Problem requirements:
Below are the records; pull every line that includes "Kota".

Data records:

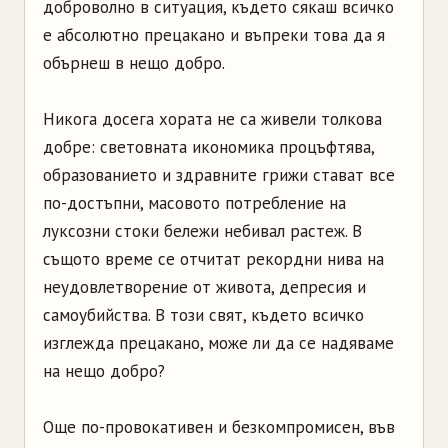
доброволно в ситуация, където сякаш всичко
е абсолютно прецакано и въпреки това да я
обърнеш в нещо добро.
Никога досега хората не са живели толкова
добре: световната икономика процъфтява,
образованието и здравните грижи стават все
по-достъпни, масовото потребление на
луксозни стоки бележи небивал растеж. В
същото време се отчитат рекордни нива на
неудовлетворение от живота, депресия и
самоубийства. В този свят, където всичко
изглежда прецакано, може ли да се надяваме
на нещо добро?
Още по-провокативен и безкомпромисен, във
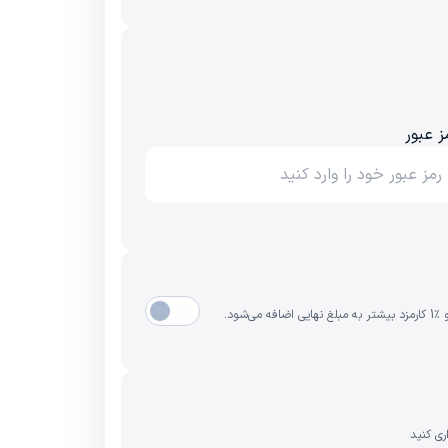
ز عبور
ری کنید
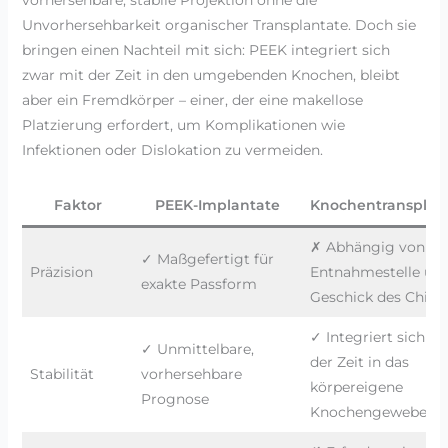
Unvorhersehbarkeit organischer Transplantate. Doch sie
bringen einen Nachteil mit sich: PEEK integriert sich
zwar mit der Zeit in den umgebenden Knochen, bleibt
aber ein Fremdkörper – einer, der eine makellose
Platzierung erfordert, um Komplikationen wie
Infektionen oder Dislokation zu vermeiden.
Faktor
PEEK-Implantate
Knochentransplan
✗ Abhängig von de
✓ Maßgefertigt für
Präzision
Entnahmestelle un
exakte Passform
Geschick des Chiru
✓ Integriert sich i
✓ Unmittelbare,
der Zeit in das
Stabilität
vorhersehbare
körpereigene
Prognose
Knochengewebe.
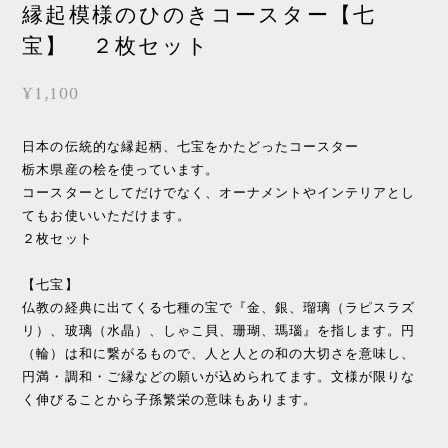
縁起模様のひのきコースター【七
宝】 ２枚セット
¥1,100
日本の伝統的な縁起柄、七宝をかたどったコースター
栃木県産の桧を使っています。
コースターとしてだけでなく、オーナメントやインテリアとし
てもお使いいただけます。
２枚セット
【七宝】
仏教の経典に出てくる七種の宝で『金、銀、瑠璃（ラピスラズ
リ）、玻璃（水晶）、しゃこ貝、珊瑚、瑪瑙』を指します。円
（輪）は和に繋がるもので、人と人との和の大切さを意味し、
円満・調和・ご縁などの願いが込められてます。文様が限りな
く伸びることから子孫繁栄の意味もあります。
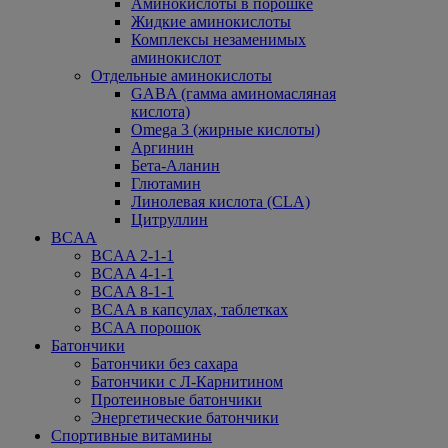
Аминокислоты в порошке
Жидкие аминокислоты
Комплексы незаменимых
аминокислот
Отдельные аминокислоты
GABA (гамма аминомасляная
кислота)
Omega 3 (жирные кислоты)
Аргинин
Бета-Аланин
Глютамин
Линолевая кислота (CLA)
Цитруллин
BCAA
BCAA 2-1-1
BCAA 4-1-1
BCAA 8-1-1
BCAA в капсулах, таблетках
BCAA порошок
Батончики
Батончики без сахара
Батончики с Л-Карнитином
Протеиновые батончики
Энергетические батончики
Спортивные витамины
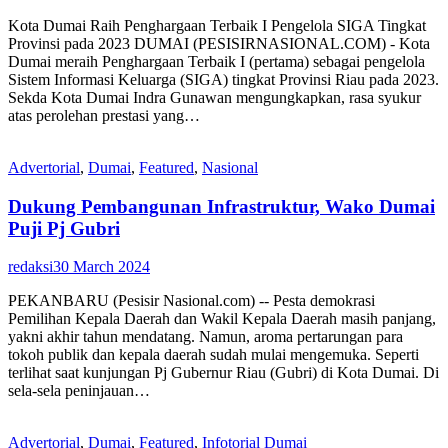
Kota Dumai Raih Penghargaan Terbaik I Pengelola SIGA Tingkat
Provinsi pada 2023 DUMAI (PESISIRNASIONAL.COM) - Kota
Dumai meraih Penghargaan Terbaik I (pertama) sebagai pengelola
Sistem Informasi Keluarga (SIGA) tingkat Provinsi Riau pada 2023.
Sekda Kota Dumai Indra Gunawan mengungkapkan, rasa syukur
atas perolehan prestasi yang…
Advertorial
,
Dumai
,
Featured
,
Nasional
Dukung Pembangunan Infrastruktur, Wako Dumai
Puji Pj Gubri
redaksi
30 March 2024
PEKANBARU (Pesisir Nasional.com) -- Pesta demokrasi
Pemilihan Kepala Daerah dan Wakil Kepala Daerah masih panjang,
yakni akhir tahun mendatang. Namun, aroma pertarungan para
tokoh publik dan kepala daerah sudah mulai mengemuka. Seperti
terlihat saat kunjungan Pj Gubernur Riau (Gubri) di Kota Dumai. Di
sela-sela peninjauan…
Advertorial
,
Dumai
,
Featured
,
Infotorial Dumai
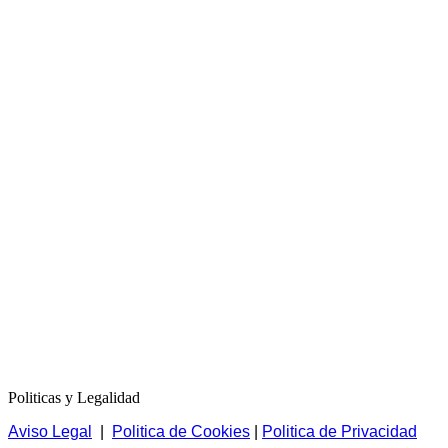
Politicas y Legalidad
Aviso Legal
|
Politica de Cookies
|
Politica de Privacidad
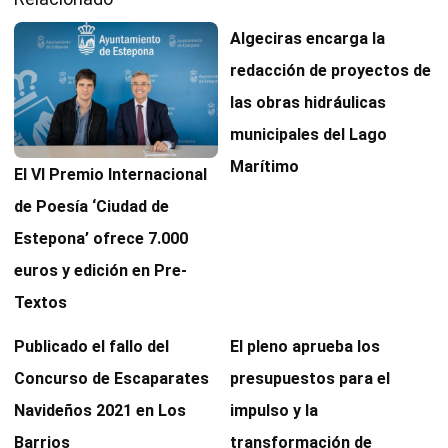
Algeciras encarga la
redacción de proyectos de
las obras hidráulicas
municipales del Lago
Marítimo
El VI Premio Internacional
de Poesía ‘Ciudad de
Estepona’ ofrece 7.000
euros y edición en Pre-
Textos
Publicado el fallo del
El pleno aprueba los
Concurso de Escaparates
presupuestos para el
Navideños 2021 en Los
impulso y la
Barrios
transformación de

Written reply:
Kota Dumai Raih Penghargaan Terbaik I Pengelola SIGA Tingkat
Provinsi pada 2023 DUMAI (PESISIRNASIONAL.COM) - Kota
Sekda Kota Dumai Indra Gunawan mengungkapkan, rasa syukur
terlihat saat kunjungan Pj Gubernur Riau (Gubri) di Kota Dumai. Di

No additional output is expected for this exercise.